И только после всего этого он пишет о том, как споткнулся у ведра с цветами, о темно-красных астрах, о вдове и Провидении, которому было угодно свести их вместе. Госпожа Пентковская вскоре превращается просто в Александру. Он отмечает ее жизнелюбие, склонность к сарказму, сохранившийся — несмотря на разочарования — интерес к политике, упрямство, но при этом и добросердечие, а также житейскую мудрость. «По-моему, Александра пытается уравновесить своим шармом какую-то полудетскую строптивость. Забавно наблюдать за этой внутренней дуэлью, тем более быть секундантом. Ее стремление не отстать от моды проявилось, например, в рискованном макияже. Меня же она называет «кавалером старой школы», упрекает в старомодности, однако, судя по всему, ей нравятся мои, признаться, несколько чопорные манеры».
Далее следуют жанровые зарисовки, характеризующие «бедность поляков», падение курса злотого и рост цен, вопиющее несоответствие между заработками и ценами; Решке сетует на безудержную спекуляцию, на малолетних попрошаек, осаждающих отель, на отвратительные тротуары, плохое уличное освещение, на рост преступности, которым сопровождается «распад коммунистического государства», а также на усиливающееся влияние католического клира; не забывает он и серный запах, выхлопные газы и смог над городом. После этого речь вновь заходит об Александре Пентковской. Решке называет ее «неотразимой». У него прорываются даже признания, вроде — «чертовски хороша» или «мал золотник да дорог». О себе он пишет: «С нею во мне вновь пробудилась жизнь».
Лишь обрисовав во всех подробностях Хагельсбергское кладбище, Решке переходит к делу, а именно к предложению Пентковской создать польско-немецко-литовское акционерное общество. «Будучи только что зачатой, наша идея уже обретает плоть», — сказано в дневнике. «Литовский компонент» Решке считает «вполне логичным и желательным, однако трудно реализуемым». Но надежды он не теряет: «Средства для виленского проекта найдутся. Если у Вильнюса возникнут возражения, мы сумеем переубедить оппонентов. В конце концов, все взаимосвязано. Если уж поляки способны признать право мертвых немцев вернуться на родину, то почему бы не признать такое же право мертвых поляков? Это право не ведает границ!»
Высокие слова! Честно говоря, все эти благородные жесты по отношению к мертвецам не понравились мне с самого начала. «Бред!» — гаркнул я на полях дневника. И тем не менее что-то захватило меня. Может быть, это слова вдовы «на кладбище нет места политике!», с которыми я абсолютно согласен, заставили меня пойти по следам моей пары. А теперь и вовсе интересно посмотреть на крах их затеи.

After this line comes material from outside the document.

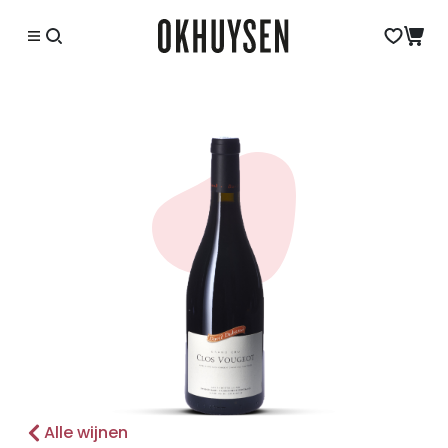
Alle wijnen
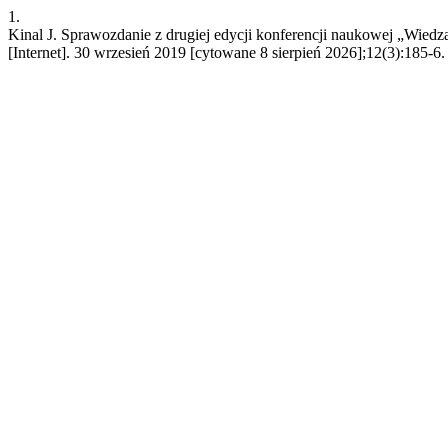
1.
Kinal J. Sprawozdanie z drugiej edycji konferencji naukowej „Wied
[Internet]. 30 wrzesień 2019 [cytowane 8 sierpień 2026];12(3):185-6. D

Было и еще кое-что, что говорило в их пользу. Их вдовство. Если бы эта история была замешана на обычном прелюбодеянии, банальной супружеской измене, если бы Решке расписывал в своем дневнике один из до смерти надоевших, набивших оскомину адюльтеров, если бы речь шла о том, как Александр ловко обманывает жену или Александра наставляет рога собственному мужу, то, поверь мне, Решке, я бы ради тебя и пальцем не шевельнул; однако тут каждый из этой пары овдовел несколько лет тому назад, стал вновь независимым, а к тому же их дети уже выросли и зажили самостоятельно, поэтому ничто не мешает мне, не отвлекает, и я могу спокойно последить за судьбой моей пары.
В конце записей, посвященных Дню поминовения, Решке опять возвращается к авоське. Снова и снова подчеркивается символичность этого бытового предмета, доставшегося вдове по наследству. Решке вспоминает, как нравилось ему нести авоську, идя рядом с Александрой, и как растрогала его сия давно вышедшая из моды вещица. Сколько чаяний, надежд и желаний уместилось в ней! «Кажется, я и сам попался в эту сетку…» — заключает он.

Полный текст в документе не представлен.